Banding together
Shippers' associations give small shippers collective muscle.
By Chris Gillis
These days, liner carriers may be hungry for freight, but that doesn't mean they're willing to give small individual shippers a break on rates for ocean freight transportation services.
By combining cargo volumes, as well as their voices, through a shippers' association, small shippers believe they can more effectively attain the proper level of attention from the liner carriers that's afforded to their larger volume brethren.
'When we knock on the carrier's door for rates and service, the door is being opened,' said Ryan Turman, organizer and executive director of the recently launched Southeast Distribution Association (SEDA), a forest products shippers' association. 'We're given a seat at the table.'
The 12 founding SEDA members, comprising hardwood log and lumber shippers scattered along the East Coast and Ohio Valley, spent two years carefully developing the shippers' association. The tipping point for whether to ship their volumes individually or collectively came two years ago when U.S. exports suddenly began to increase.
'During the export boom, we couldn't secure good rates,' said Turman, who also serves as business development manager for Hillsville, Va.-based lumber shipper Turman-Mercer. 'Our only choice was to go to NVOCCs (non-vessel-operating common carriers) to get rates.'
While many of the SEDA members knew each other for years, they have never been part of a shippers' association. 'It came to the point that we needed more control and transparency with what was happening with our rates,' Turman said.
SEDA, with a current collective annual freight volume of about 10,000 TEUs and service contracts with five liner carriers, began moving its first containers in March.
'The concept is very appealing to forest product companies and our membership is growing quickly now that we have preferred rates established with our carrier partners,' Turman said.

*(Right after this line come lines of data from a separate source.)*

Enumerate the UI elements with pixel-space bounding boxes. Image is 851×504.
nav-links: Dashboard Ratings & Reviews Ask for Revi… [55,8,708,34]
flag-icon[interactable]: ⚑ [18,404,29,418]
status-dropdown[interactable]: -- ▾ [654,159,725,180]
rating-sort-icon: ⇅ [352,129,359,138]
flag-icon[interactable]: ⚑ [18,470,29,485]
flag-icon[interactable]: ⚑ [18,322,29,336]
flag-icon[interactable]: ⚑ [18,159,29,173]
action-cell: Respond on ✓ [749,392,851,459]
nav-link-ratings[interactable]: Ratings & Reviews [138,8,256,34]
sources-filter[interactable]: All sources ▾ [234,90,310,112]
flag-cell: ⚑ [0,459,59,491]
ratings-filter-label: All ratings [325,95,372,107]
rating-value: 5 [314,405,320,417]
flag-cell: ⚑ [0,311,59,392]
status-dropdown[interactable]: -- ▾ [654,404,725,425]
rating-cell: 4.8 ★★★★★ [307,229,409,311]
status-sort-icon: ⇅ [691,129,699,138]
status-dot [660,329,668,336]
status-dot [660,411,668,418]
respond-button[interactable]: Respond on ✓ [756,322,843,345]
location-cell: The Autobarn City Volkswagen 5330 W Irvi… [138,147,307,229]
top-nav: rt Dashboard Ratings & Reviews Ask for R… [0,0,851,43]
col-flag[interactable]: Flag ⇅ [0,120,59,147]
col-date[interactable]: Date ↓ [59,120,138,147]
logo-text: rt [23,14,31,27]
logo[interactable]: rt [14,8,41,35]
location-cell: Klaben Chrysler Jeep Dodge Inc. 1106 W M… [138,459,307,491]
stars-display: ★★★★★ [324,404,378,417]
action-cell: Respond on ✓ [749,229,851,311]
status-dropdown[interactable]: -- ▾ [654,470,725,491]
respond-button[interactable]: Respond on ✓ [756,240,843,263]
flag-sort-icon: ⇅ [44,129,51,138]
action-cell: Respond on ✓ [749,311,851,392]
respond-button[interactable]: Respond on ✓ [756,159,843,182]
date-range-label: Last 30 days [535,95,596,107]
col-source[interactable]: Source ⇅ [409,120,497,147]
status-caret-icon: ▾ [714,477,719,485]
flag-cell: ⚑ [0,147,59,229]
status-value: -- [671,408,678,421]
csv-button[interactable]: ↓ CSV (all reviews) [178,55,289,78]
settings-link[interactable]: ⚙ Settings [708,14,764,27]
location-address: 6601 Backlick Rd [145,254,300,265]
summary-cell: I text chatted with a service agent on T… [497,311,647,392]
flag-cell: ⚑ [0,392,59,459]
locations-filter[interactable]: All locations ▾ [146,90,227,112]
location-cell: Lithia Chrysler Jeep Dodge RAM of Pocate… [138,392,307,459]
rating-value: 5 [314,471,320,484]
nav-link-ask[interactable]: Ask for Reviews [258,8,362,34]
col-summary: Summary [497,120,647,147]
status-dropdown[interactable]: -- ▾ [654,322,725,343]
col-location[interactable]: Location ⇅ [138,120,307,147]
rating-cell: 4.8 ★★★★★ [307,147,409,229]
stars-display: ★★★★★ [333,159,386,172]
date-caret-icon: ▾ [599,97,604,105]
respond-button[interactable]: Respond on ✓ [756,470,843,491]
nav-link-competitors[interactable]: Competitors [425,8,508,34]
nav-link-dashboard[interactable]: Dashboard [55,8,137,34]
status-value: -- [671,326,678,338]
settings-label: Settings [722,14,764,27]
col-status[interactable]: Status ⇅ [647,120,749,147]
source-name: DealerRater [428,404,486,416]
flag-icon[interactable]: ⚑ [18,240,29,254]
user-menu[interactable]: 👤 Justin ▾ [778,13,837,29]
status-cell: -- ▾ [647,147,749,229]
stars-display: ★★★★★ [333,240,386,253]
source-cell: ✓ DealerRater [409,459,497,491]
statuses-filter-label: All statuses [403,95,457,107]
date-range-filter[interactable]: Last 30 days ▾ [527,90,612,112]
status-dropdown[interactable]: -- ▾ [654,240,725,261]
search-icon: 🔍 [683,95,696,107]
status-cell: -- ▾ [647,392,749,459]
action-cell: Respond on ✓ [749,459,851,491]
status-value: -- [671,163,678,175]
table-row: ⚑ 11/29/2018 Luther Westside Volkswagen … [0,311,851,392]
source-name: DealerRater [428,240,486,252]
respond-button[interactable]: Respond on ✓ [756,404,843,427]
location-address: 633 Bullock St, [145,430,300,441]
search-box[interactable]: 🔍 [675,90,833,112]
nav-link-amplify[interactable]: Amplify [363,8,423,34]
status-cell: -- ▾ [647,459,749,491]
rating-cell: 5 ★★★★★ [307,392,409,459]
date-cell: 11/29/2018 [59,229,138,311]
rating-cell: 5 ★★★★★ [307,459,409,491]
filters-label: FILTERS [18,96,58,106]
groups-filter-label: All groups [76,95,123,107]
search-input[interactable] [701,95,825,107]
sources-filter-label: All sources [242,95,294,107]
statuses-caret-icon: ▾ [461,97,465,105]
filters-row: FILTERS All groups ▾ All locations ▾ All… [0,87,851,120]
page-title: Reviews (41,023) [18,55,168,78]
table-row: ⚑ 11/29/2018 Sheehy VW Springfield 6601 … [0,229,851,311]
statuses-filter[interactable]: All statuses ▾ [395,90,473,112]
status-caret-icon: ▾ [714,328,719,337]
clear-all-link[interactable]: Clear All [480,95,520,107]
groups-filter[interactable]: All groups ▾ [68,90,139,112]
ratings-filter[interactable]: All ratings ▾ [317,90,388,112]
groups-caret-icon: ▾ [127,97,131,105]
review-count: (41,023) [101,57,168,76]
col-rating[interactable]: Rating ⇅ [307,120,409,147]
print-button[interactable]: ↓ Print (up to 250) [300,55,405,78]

'It was apparent to me that Anglo-American needed to take more control over the shipping process and our own rates,' added Graham Hill, president of Anglo-American Hardwoods and SEDA co-founder. 'By combining our container volumes in SEDA we were able to attract attention from carriers and negotiate our own contracts.'
Most SEDA members' freight departs East Coast ports destined for furniture, flooring and veneer manufacturers in the Far East, Europe and Middle East.
Shippers' associations have played a role in domestic and international shipping for nearly 100 years. They come in different forms and sizes. The membership may focus on a particular commodity or consist of numerous types of product shippers. According to the American Institute for Shippers' Associations (AISA), annual revenues generated by these non-profit entities may range from less than $200,000 to more than $100 million.
In the United States, there are basically two types of shippers' associations:
' Full-service shippers' associations primarily focus on the domestic market and have operational facilities and employees. This type of shippers' association ships goods in its own name, issues a shipping receipt to the association member, and processes loss and damage claims on behalf of the member. It also arranges trucking, rail and ocean transport to provide door-to-door service.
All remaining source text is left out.